Bus Safety Hazards Found Overlooked by U.S. Until Deaths
U.S. bus regulators are overlooking or not catching serious safety hazards before fatal crashes and need to change their auditing practices, the National Transportation Safety Board said.
The U.S. Federal Motor Carrier Safety Administration repeatedly has known about deficiencies before deadly fatal accidents and not shut carriers down until afterward, NTSB Chairman Deborah Hersman said in a statement today that summarized a board investigation.
The report reinforces what board officials have said is a years-long pattern of lax oversight before accidents and some bus companies treating safety citations and temporary orders to take vehicles off the road as costs of doing business.
“They need to crack down before crashes occur, not just after high visibility events,” Hersman said. “Our investigators found, that in many cases, the poor performing company was on FMCSA’s radar for violations, but was allowed to continue operating.”
The safety board released a letter to Transportation Secretary Anthony Foxx, dated Nov. 5, that asks for a comprehensive audit of FMCSA’s company oversight process, identifying why inspectors aren’t finding all safety violations and why the agency hasn’t done complete and accurate reviews.
The NTSB is investigating two bus crashes on the West Coast that killed 17 people in all. Both companies were given clean reviews prior to their crashes and when FMCSA later inspected them were found to have serious safety violations.
Scapadas Magicas LLC was shut down by the federal agency after one of the National City, California-based company’s three buses careened down a mountain road because the driver couldn’t stop, crashing into a car and a pickup truck on Feb. 3. Seven bus passengers died, as did the truck driver, and 36 people were injured, according to the NTSB.

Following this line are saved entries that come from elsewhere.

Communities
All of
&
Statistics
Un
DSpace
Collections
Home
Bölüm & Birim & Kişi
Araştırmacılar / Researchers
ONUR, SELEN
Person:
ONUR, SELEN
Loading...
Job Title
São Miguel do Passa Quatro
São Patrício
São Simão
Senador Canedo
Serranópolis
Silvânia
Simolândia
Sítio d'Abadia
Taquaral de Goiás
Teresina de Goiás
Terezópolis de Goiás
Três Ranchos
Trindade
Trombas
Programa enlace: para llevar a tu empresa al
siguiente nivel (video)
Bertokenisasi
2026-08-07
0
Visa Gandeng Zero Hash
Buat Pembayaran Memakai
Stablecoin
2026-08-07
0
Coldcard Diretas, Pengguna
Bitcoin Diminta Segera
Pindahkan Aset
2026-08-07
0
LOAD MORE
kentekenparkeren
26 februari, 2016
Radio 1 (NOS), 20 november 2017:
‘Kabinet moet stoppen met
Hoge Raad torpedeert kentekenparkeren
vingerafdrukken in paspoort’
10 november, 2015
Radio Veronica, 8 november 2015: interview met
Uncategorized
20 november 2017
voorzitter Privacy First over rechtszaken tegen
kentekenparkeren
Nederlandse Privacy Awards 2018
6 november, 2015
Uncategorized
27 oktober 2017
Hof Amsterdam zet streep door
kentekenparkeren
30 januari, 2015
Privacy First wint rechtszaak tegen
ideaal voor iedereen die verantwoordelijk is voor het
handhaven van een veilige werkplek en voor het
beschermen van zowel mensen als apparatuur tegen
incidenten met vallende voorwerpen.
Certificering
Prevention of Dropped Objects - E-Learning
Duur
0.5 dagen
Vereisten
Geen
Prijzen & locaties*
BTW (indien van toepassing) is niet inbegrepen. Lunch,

The FMCSA had completed a compliance review of the company less than a month before the crash, giving it a top “satisfactory” rating, meaning the company was free to carry passengers without restriction, the NTSB said.
No buses were inspected during the review, according to the safety board report. Many company records also went unchecked because they were in offices in Tijuana, Mexico, not at the site auditors visited.

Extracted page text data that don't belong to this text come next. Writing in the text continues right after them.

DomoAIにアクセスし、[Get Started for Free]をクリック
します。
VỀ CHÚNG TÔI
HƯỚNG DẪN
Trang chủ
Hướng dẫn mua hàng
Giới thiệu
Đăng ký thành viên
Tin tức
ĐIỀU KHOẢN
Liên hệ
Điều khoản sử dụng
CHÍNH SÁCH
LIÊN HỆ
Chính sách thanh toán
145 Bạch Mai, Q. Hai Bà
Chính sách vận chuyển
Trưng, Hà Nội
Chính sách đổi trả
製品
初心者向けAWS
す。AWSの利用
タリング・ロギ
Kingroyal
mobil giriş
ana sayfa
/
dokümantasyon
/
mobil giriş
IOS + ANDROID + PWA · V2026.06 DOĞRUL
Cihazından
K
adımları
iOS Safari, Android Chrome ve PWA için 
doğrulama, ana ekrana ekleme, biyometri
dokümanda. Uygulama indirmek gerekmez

Scapadas Magicas won its rating even though FMCSA inspectors found brake flaws, evidence of drivers working excessive hours, and failed alcohol and drug tests, according to documents Bloomberg News obtained under the Freedom of Information Act.
Company owners told investigators they hadn’t reviewed U.S. regulations even after having been audited five times since 2007. A pledge to be more attentive was enough to earn a “satisfactory” rating, the records show.
FMCSA officials said in April that the violations found before the California crash were mostly paperwork infractions not deemed widespread enough to take the company off the road.
In the past three years, the FMCSA has more than tripled the number of unsafe companies and drivers shut down through more comprehensive investigations, Marissa Padilla, an agency spokeswoman, said today in an e-mailed statement.
The agency has also brought together safety, industry and enforcement organizations to ask for help, she said.
“We are continuously looking for new ways to make our investigation methods even more effective so we shut down unsafe companies before a crash occurs and will thoroughly review the NTSB’s findings,” Padilla said.
The NTSB also cited the agency’s shortcomings related to a Dec. 30, 2012 crash involving Canadian carrier Mi Joo Tour & Travel in Pendleton, Oregon. The bus slid on ice, off the roadway and down an embankment. A subsequent review found the driver had been on duty 92 hours over a seven-day period.
The shortcomings extended to truck safety, according to the safety board’s report.
In March, a truck operated by Troy, Michigan-based Highway Star failed to brake in time before crashing into stopped traffic, killing six people in a Ford Expedition that caught fire.
The FMCSA had completed a limited review five days before the crash without inspecting the company’s compliance with regulations on how long drivers could be on duty, even though it had been cited before for such violations. After the fatal crash, Highway Star was declared an imminent hazard to public safety because it hadn’t monitored driver hours and falsified records.
The regulator also conducted a limited review of H&O Transport, a Louisville, Kentucky-based trucker with a history of driver violations, before one of its rigs plowed into eight other vehicles in slowed traffic in June. Two people died after their vehicle overturned and caught fire.